[Recorded data]
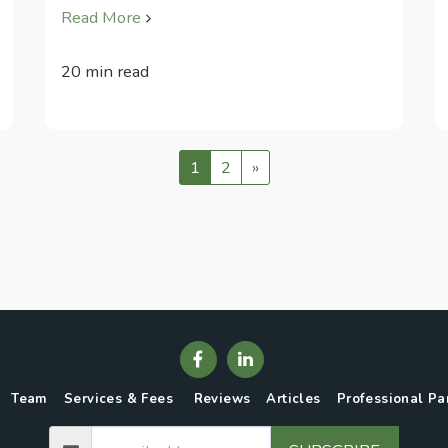
Read More
20 min read
1
2
»
Team
Services & Fees
Reviews
Articles
Professional Pa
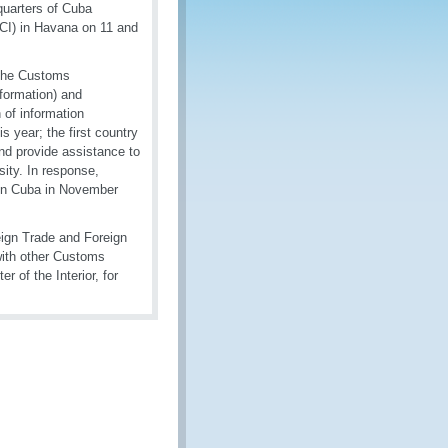
quarters of Cuba
CI) in Havana on 11 and
 the Customs
formation) and
 of information
 year; the first country
nd provide assistance to
sity. In response,
 in Cuba in November
eign Trade and Foreign
with other Customs
r of the Interior, for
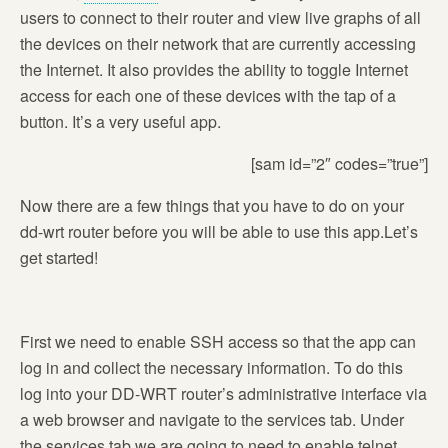
users to connect to their router and view live graphs of all
the devices on their network that are currently accessing
the Internet. It also provides the ability to toggle Internet
access for each one of these devices with the tap of a
button. It’s a very useful app.
[sam id=”2″ codes=”true”]
Now there are a few things that you have to do on your
dd-wrt router before you will be able to use this app.Let’s
get started!
First we need to enable SSH access so that the app can
log in and collect the necessary information. To do this
log into your DD-WRT router’s administrative interface via
a web browser and navigate to the services tab. Under
the services tab we are going to need to enable telnet.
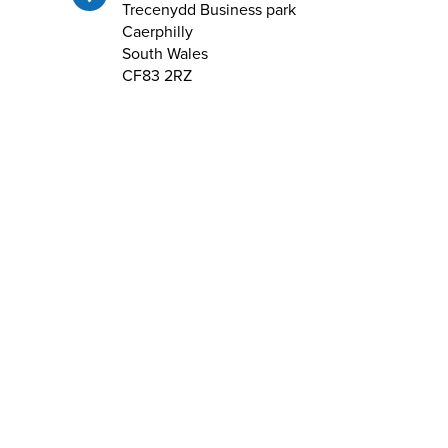
Trecenydd Business park
Caerphilly
South Wales
CF83 2RZ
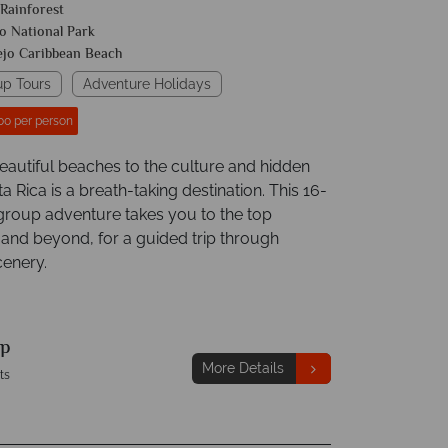
 Rainforest
o National Park
ejo Caribbean Beach
up Tours
Adventure Holidays
00 per person
eautiful beaches to the culture and hidden
 Rica is a breath-taking destination. This 16-
group adventure takes you to the top
 and beyond, for a guided trip through
enery.
p
More Details
ts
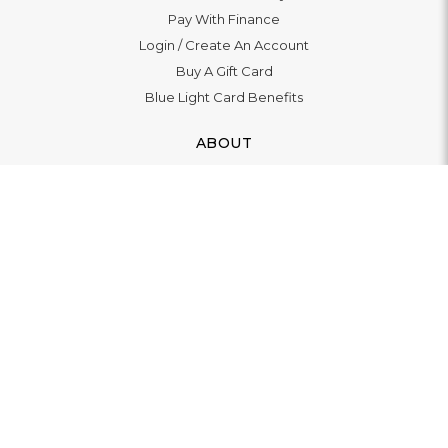
Pay With Finance
Login
/
Create An Account
Buy A Gift Card
Blue Light Card Benefits
ABOUT
About Us
Social Impact: "Brighter Tomorrow"
Awards
Editorial
Boutique in Richmond
Boutique in Milton Keynes
LET'S CONNECT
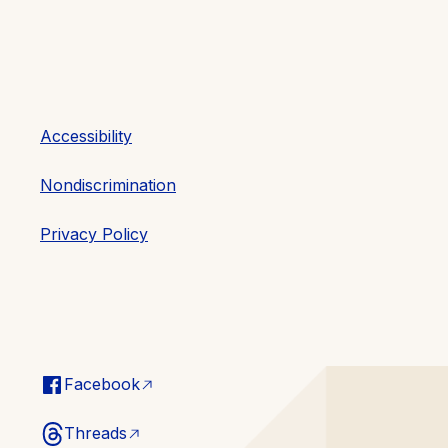
Accessibility
Nondiscrimination
Privacy Policy
Facebook
Threads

Instructions for the task:
Go through the data above and return each line containing the string "enable".

Solution to the exercise:
First we need to enable SSH access so that the app can
the services tab we are going to need to enable telnet.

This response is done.